Introduction

LXC containers can be of two kinds:

  • Privileged containers
  • Unprivileged containers

The former can be thought as old-style containers, they're not safe at all and should only be used in environments where unprivileged containers aren't available and where you would trust your container's user with root access to the host.

The latter has been introduced back in LXC 1.0 (February 2014) and requires a reasonably recent kernel (3.13 or higher). The upside being that we do consider those containers to be root-safe and so, as long as you keep on top of kernel security issues, those containers are safe.

As privileged containers are considered unsafe, we typically will not consider new container escape exploits to be security issues worthy of a CVE and quick fix. We will however try to mitigate those issues so that accidental damage to the host is prevented.

Privileged containers

Privileged containers are defined as any container where the container uid 0 is mapped to the host's uid 0. In such containers, protection of the host and prevention of escape is entirely done through Mandatory Access Control (apparmor, selinux), seccomp filters, dropping of capabilities and namespaces.

Those technologies combined will typically prevent any accidental damage of the host, where damage is defined as things like reconfiguring host hardware, reconfiguring the host kernel or accessing the host filesystem.

LXC upstream's position is that those containers aren't and cannot be root-safe.

They are still valuable in an environment where you are running trusted workloads or where no untrusted task is running as root in the container.

We are aware of a number of exploits which will let you escape such containers and get full root privileges on the host. Some of those exploits can be trivially blocked and so we do update our different policies once made aware of them. Some others aren't blockable as they would require blocking so many core features that the average container would become completely unusable.

Unprivileged containers

Unprivileged containers are safe by design. The container uid 0 is mapped to an unprivileged user outside of the container and only has extra rights on resources that it owns itself.

With such container, the use of SELinux, AppArmor, Seccomp and capabilities isn't necessary for security.
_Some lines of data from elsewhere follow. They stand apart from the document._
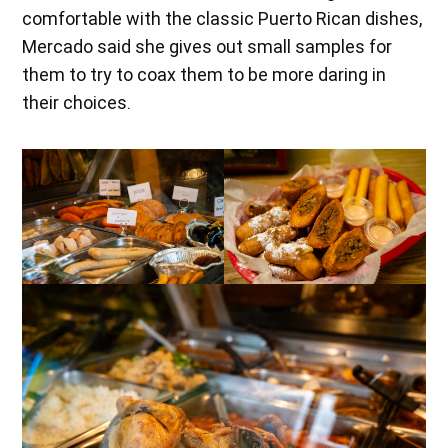
comfortable with the classic Puerto Rican dishes,
Mercado said she gives out small samples for
them to try to coax them to be more daring in
their choices.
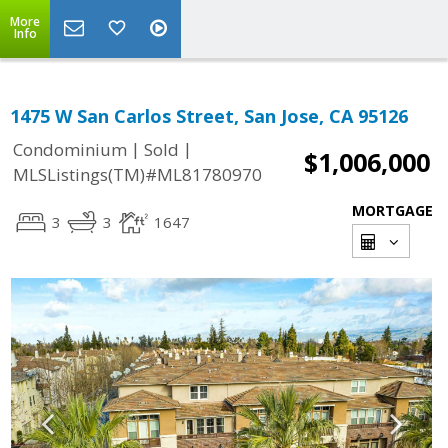
More
Info
1475 W San Carlos Street, San Jose, CA 95126
|
|
Condominium
Sold
$1,006,000
MLSListings(TM)#ML81780970
MORTGAGE
3
3
1647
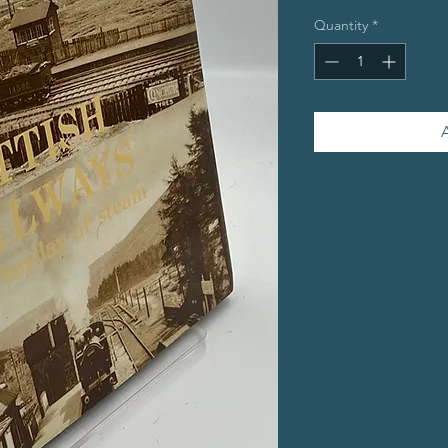
Quantity
*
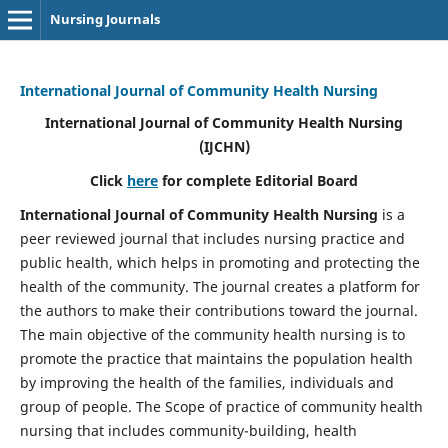
Nursing Journals
International Journal of Community Health Nursing
International Journal of Community Health Nursing
(IJCHN)
Click
here
for complete Editorial Board
International Journal of Community Health Nursing
is a
peer reviewed journal that includes nursing practice and
public health, which helps in promoting and protecting the
health of the community. The journal creates a platform for
the authors to make their contributions toward the journal.
The main objective of the community health nursing is to
promote the practice that maintains the population health
by improving the health of the families, individuals and
group of people. The Scope of practice of community health
nursing that includes community-building, health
LXC will still use those to add an extra layer of security which may be handy in the event of a kernel security issue but the security model isn't enforced by them.

To make unprivileged containers work, LXC interacts with 3 pieces of setuid code:

  • lxc-user-nic (setuid helper to create a veth pair and bridge it on the host)
  • newuidmap (from the shadow package, sets up a uid map)
  • newgidmap (from the shadow package, sets up a gid map)

Everything else is run as your own user or as a uid which your user owns.

As a result, most security issues (container escape, resource abuse, ...) in those containers will apply just as well to a random unprivileged user and so would be a generic kernel security bug rather than a LXC issue.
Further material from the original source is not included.